__EXERCISE GOAL__: Looking at the records below, please say how many lines contain the word "cookies", as a bare number.

__DATA FOR THE TASK__:
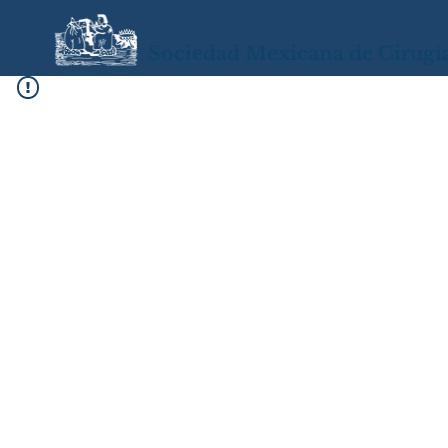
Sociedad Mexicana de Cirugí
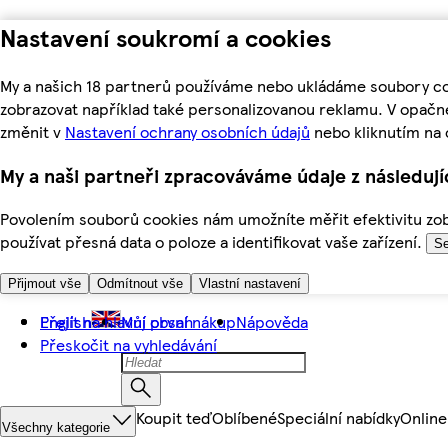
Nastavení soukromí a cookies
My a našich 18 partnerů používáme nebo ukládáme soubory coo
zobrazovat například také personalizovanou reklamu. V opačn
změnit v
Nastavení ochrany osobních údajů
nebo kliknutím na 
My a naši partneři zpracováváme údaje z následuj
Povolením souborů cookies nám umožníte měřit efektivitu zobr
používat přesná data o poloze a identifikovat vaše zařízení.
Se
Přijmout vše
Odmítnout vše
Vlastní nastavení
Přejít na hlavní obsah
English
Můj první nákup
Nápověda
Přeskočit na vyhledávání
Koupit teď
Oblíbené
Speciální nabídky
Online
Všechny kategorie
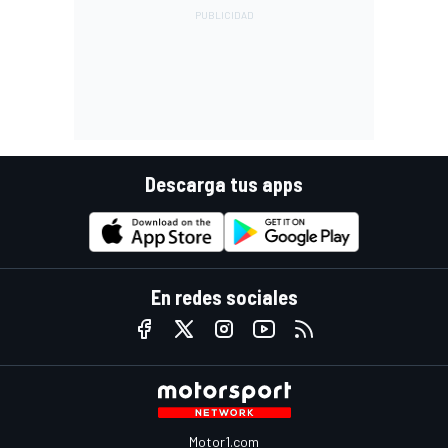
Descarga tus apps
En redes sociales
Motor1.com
--
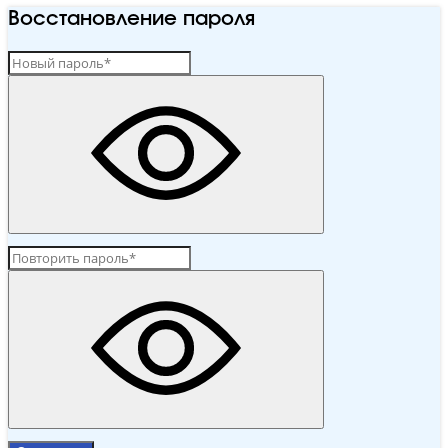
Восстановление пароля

__OUTPUT OF THE TASK__: 2